Importantly a total of 28.1Mt @ 1.15 g/t for 1.03M ozs is in the Measured and Indicated category. We anticipate substantial resource upgrades in the near term.
Results from infill and step out drilling (4/5/2011, 6/62011) has successfully intercepted ore grade mineralisation and extended mineralisation both along strike and down dip at Golden Eagle.
Mineralisation has been extended a further 275 metres to the south-west with much of the mineralisation likely to fall within the extended pit design. 5,100 metres of RAB and 1,500 of RC drilling are planned.
Infill and step out drilling at Bartons and All Nations also confirmed that mineralisation remains open to the southeast, northeast and at depth. Shallow oxide mineralisation indicates potential for further resource upgrades to the north.
2,000 metres of RC drilling is planned at Shearers with potential for pit extensions.
At Otways ore grade intercepts also extended mineralisation a further 200 metres to the north and 100 metres southwest. A further 2,000 metres of RC drilling is planned in the near term.
The project represents a seven year, 1.50M tpa Carbon-In-Leach operation recovering 504,000 oz of gold at a C1 + C2 cash cost of A$750/oz (industry average A$687/oz) and a CAPEX of A$79M. Stripping ratios are favourable
(3.71:1) from relatively shallow pits.
Based on our lower case scenario of A$1,411 per ounce (spot price A$1,646), RM Research estimate an Internal Rate of Return of 60% and a LOM EBIT of A$246M and an NPV (10%) of A$91M.
At A$1,646, NPV climbs to A$200m or 8.0 cps. Each year of mine life extension, based on similar current grade, tonnage and operating cost parameters, is likely to add in the range of A$20M to A$25M in net cash flow per annum.
RM Research anticipates that the proposed plant will become a preferred treatment option for existing and future gold resources in a 40-50km radius.
Management and directors have a wealth of mining experience including chairman Peter Rowe (Chemical Engineer) and metallurgist and CEO Brian Rear with over 35 years experience in development.
The company remains in a strong position and requires a further A$25 million in equity to commence project construction.

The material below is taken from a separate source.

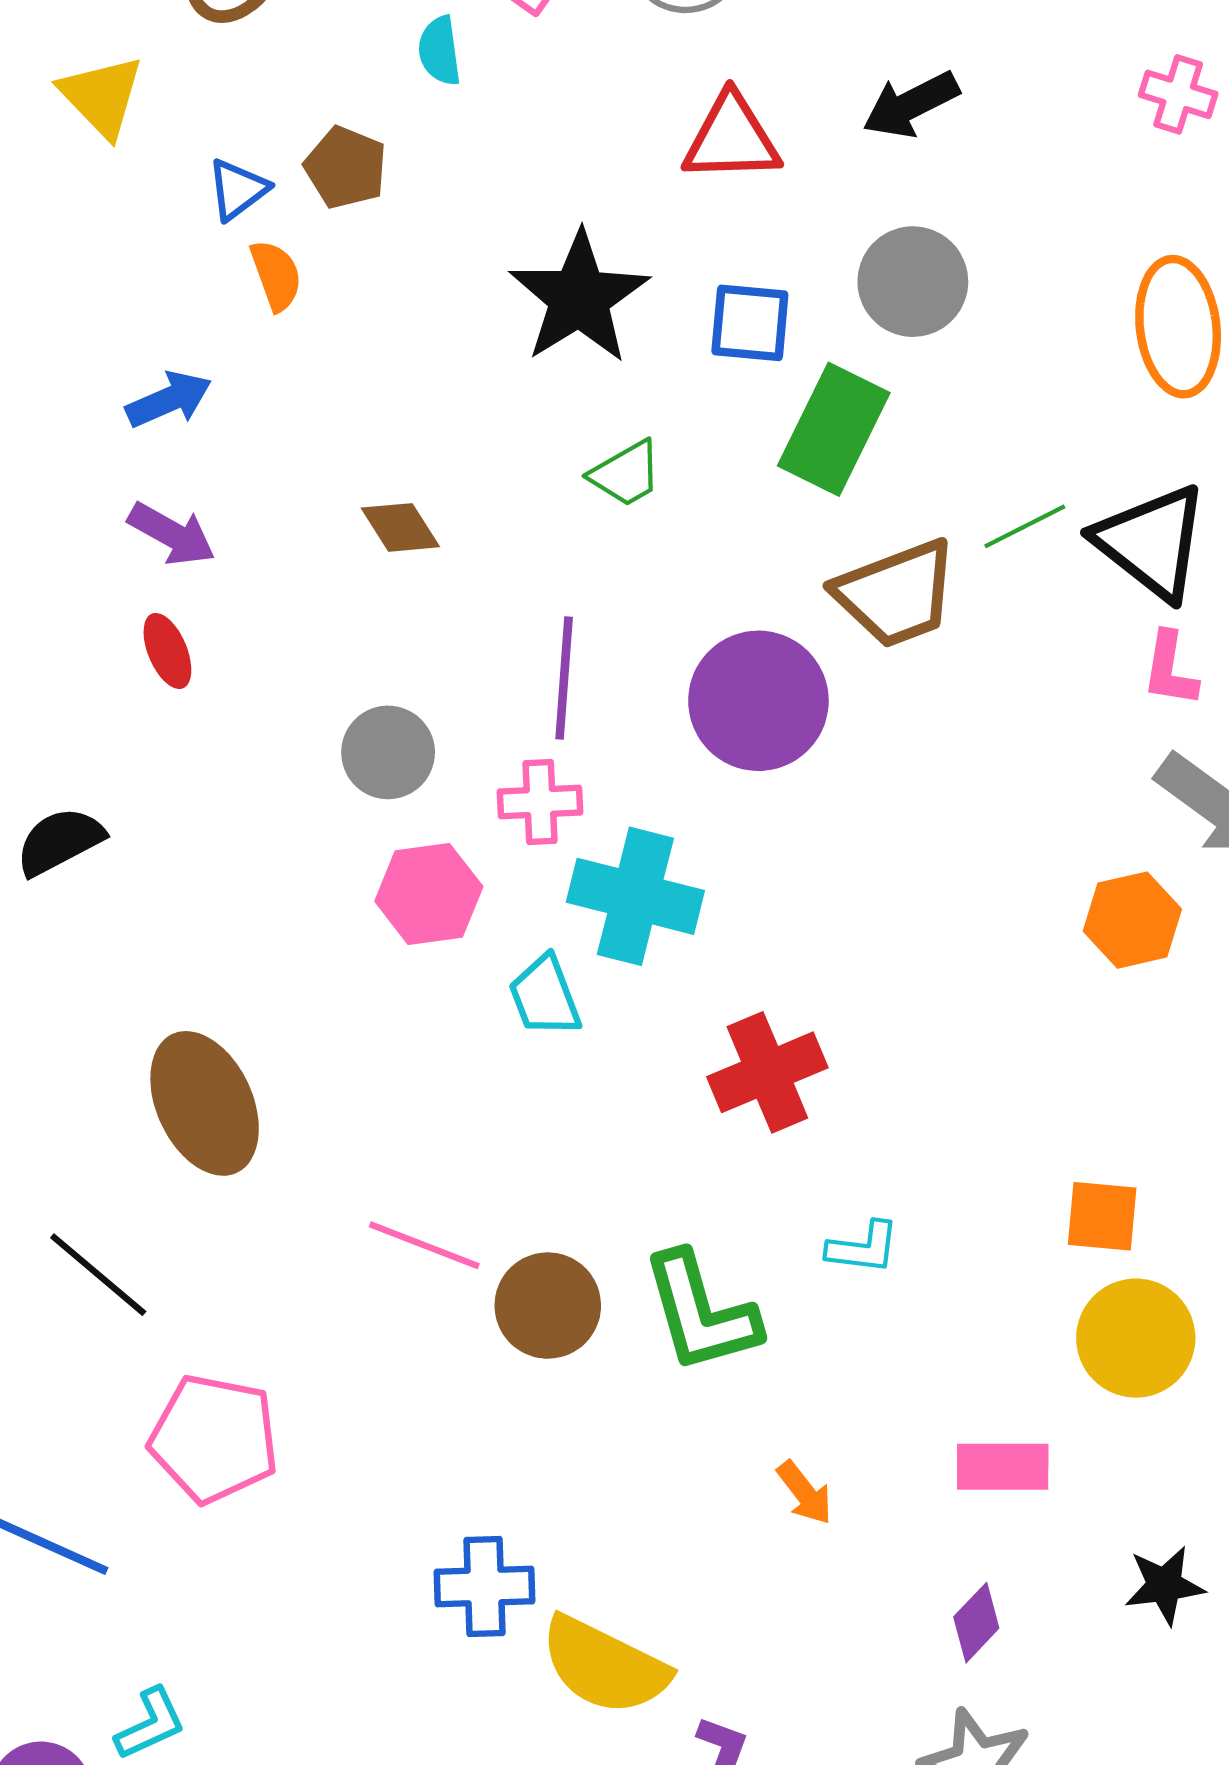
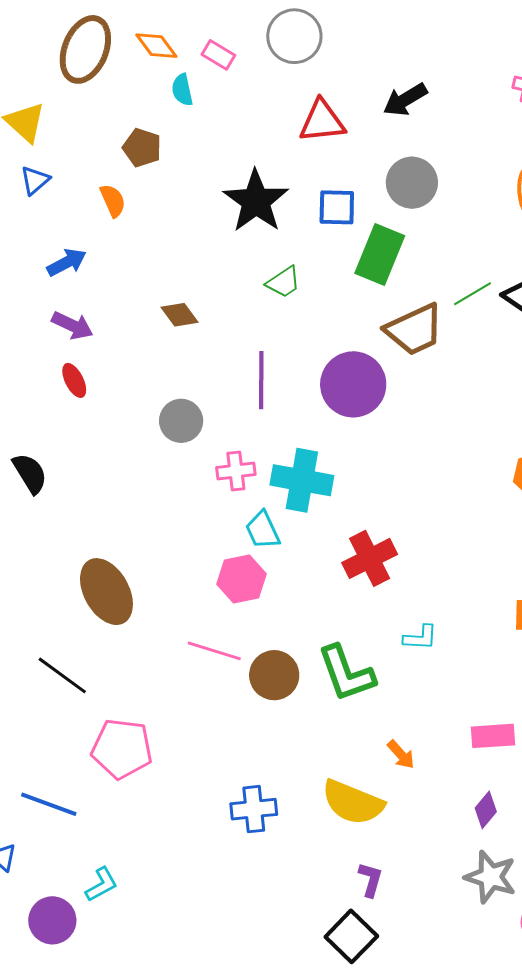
blue triangle: (238, 189) -> (35, 180), moved
pink cross: (540, 802) -> (236, 471), moved
black semicircle: (60, 841) -> (30, 473), turned 90
pink hexagon: (429, 894) -> (242, 579), moved
yellow semicircle: (604, 1666) -> (353, 802), moved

The robust gold price and recent exploration successes together with the JV on tenements to the SW Golden Eagle bode well for further pit extensions and resource upgrades. 12 month target has been increased to 8 cps (5cps).
CONCLUSION
Despite a choppy year on the ASX, RM Research believes that Millennium Minerals remains in an excellent position on the back of its existing finance facilities and successful A$23 million rights issue completed earlier this year.
We are optimistic, once market conditions stabilise, that the Company will be able to secure the remaining A$25 million in equity required to commence construction. While the project is relatively small by International standards, the base case scenario delivers an EBIT of A$246 million over 8 years with a payback of around 35 months.

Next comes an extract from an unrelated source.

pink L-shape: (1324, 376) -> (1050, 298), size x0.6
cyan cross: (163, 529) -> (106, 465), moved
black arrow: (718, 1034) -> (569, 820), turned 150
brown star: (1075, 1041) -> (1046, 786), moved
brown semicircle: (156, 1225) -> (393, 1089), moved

Based on recent increase in the gold price, project economics have been significantly enhanced. At A$1,646 spot gold, NPV jumps to A$200m or 8.0 cps!
Further encouragement in the June Quarter has been the exploration success at All Nations, Bartons, Shearers, Otways and Golden Eagle together with the joint Venture with the Creasy Group of Companies – all positive for further extensions to the existing pit designs and a substantial resource upgrade in the September Quarter.
As production draws closer, we anticipate additional interest from third party resources in the district which will supplement existing production from the Company.
The medium grade is a significant risk and the project remains highly sensitive to fluctuations in gold grades and exchange rates. Again, financing remains the next risk however the fairly robust economics together with the relatively low capital requirements should not present any
major impediments.
RM Research rates the company as a Speculative Buy.